Der Film «Hitchcock» von Sascha Gervasi erzählt die Entstehungsgeschichte des Horrorklassikers «Psycho». Anthony Hopkins spielt den alten Meister so gut, als wären die beiden verwandt. Insgesamt ist der Film aber, was er selber sein will: gefällig.

Anthony Hopkins als Alfred Hitchcock im liebevoll gefertigten Halskostüm. (Bild: zVg)

Der Film «Hitchcock» von Sascha Gervasi erzählt die Entstehungsgeschichte des Horrorklassikers «Psycho». Anthony Hopkins spielt den alten Meister so gut, als wären die beiden verwandt. Insgesamt ist der Film aber, was er selber sein will: gefällig.
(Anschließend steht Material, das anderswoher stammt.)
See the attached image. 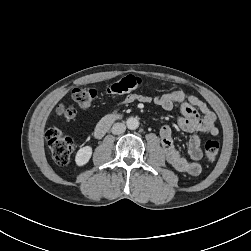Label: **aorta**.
<instances>
[{"label": "aorta", "mask_w": 251, "mask_h": 251, "mask_svg": "<svg viewBox=\"0 0 251 251\" xmlns=\"http://www.w3.org/2000/svg\"><path fill=\"white\" fill-rule=\"evenodd\" d=\"M127 128L135 130L139 127V120L135 117H129L126 121Z\"/></svg>", "instance_id": "aorta-1"}]
</instances>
Schliesslich haben sie sogar den Adel gemeinsam, der Sir Alfred und Sir Anthony. Und wo blaues Blut fliesst, da ist auch eine Vorliebe für rotes Blut, das schwarzweiss im Duschabfluss verrinnt. Oder aus einigen Metern Höhe auf den Boden tropft, von dort, wo Hannibal Lecter alias Anthony Hopkins gern mal eine Leiche platziert, nachdem er dem Opfer den Leib geöffnet hat.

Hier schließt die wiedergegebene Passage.